Your reply is a good example—not to pick on you—of what I’m talking about.
I’m pretty confident that I understand your position, and to me it looks like you’re falling exactly into the trap predicted by the fallacy. Would it be a good use of our time for me to explain why? (And, I suppose, areas where I think the fallacy is dangerous?)
You shouldn’t think John becomes more likely when another constraint is put on it. You might ask “did the first John never play in the NBA, or does that cover both cases?”
No. If you did reply with this to someone who approached you in a social situation, you’d be more likely to “lose” than if you were just polite and answered the question with your best guess.
It is socially awkward to do labwork in real world social environments. So, while your follow up questions might help you win in correctly identifying the highest probability for John’s career path, you’d lose in the social exchange because you would have acted like a weirdo.
It’s good to be aware of the conjunction fallacy. It’s good to be aware of lots of the stuff on LW. But when you go around using it to mercilessly pursue rationality with no regard for decorum, you end up doing poorly in real life.
The real heart of the conjunction fallacy is mistaking P(A|B) and P(B|A). Since those look very similar, let’s try to make them more distinct: P(description|attribute) and P(attribute|description), or representativeness and likeliness*.
When you hear “NBA player,” the representativeness for ‘tall and athletic’ skyrockets. If he was an NBA player, it’s almost certain that he’s tall and athletic. But the reverse inference- how much knowing that he’s tall and athletic increases the chance that he’s an NBA player- is much lower. And while the bank teller detail is strange, you probably aren’t likely to adjust the representativeness down much because of it, even though there are probably more former NBA players who are short or got fat after leaving the league than there are former NBA players that became bank tellers. (That is, you should pay as much attention to 1% probabilities as you should to 99% probabilities when doing Bayesian calculations, because both represent similar strengths of evidence.)
When details increase, the likeliness of a story has to not increase, assuming you’re logically omniscient, which is obviously a bad assumption. If I say that I’m wearing green, and then that I’m wearing blue, it’s more likely that I’m wearing just green than wearing green and blue, because any case in which I am wearing both I am wearing green. This is the core idea of burdensome details.

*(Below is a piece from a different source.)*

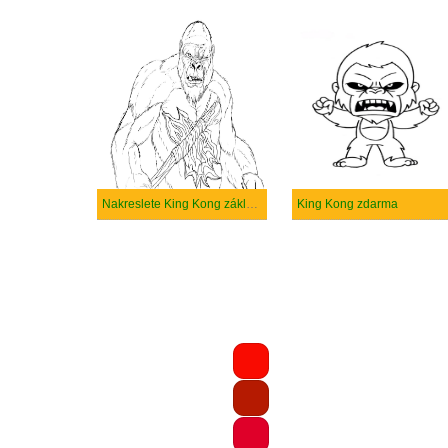
Nakreslete King Kong základní
King Kong zdarma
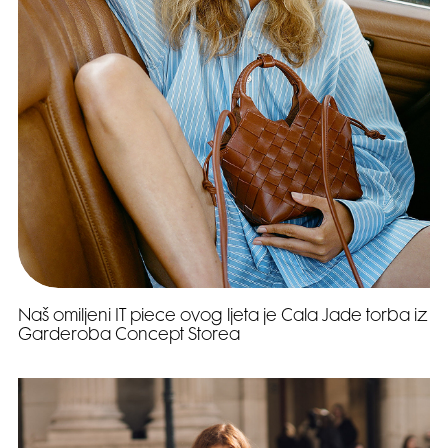
Naš omiljeni IT piece ovog ljeta je Cala Jade torba iz
Garderoba Concept Storea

So lets talk examples. When an insurance salesman comes to your door, which question will he ask: “what’s the chance that you’ll die tomorrow and leave your loved ones without anyone to care for them?” or “what’s the chance that you’ll die tomorrow of a heart attack and leave your loved ones without anyone to care for them?” The second question tells a story- and if your estimate of dying is higher because they specified the cause of death (which necessarily leaves out other potential causes!), then by telling you a long list of potential causes, as well as many vivid details about the scenario, the salesman can get your perceived risk as high as he needs it to be to justify the insurance.
Now, you may make the omniscience counterargument from before- who is to say that your baseline is any good? Maybe you thought the risk was zero, but on second thought it’s actually nonzero. But I would argue that the way to fix a fault is by doing the right thing, not a different wrong thing. You say “Wow, that is scary. But what’s the actual risk, in numeric terms?”, because if you don’t trust yourself to estimate what your total risk of death is, then you probably shouldn’t trust yourself to estimate your partial risk of death.
*I use infrequently used terms to try to make it clear that I am referring to precisely defined mathematical entities.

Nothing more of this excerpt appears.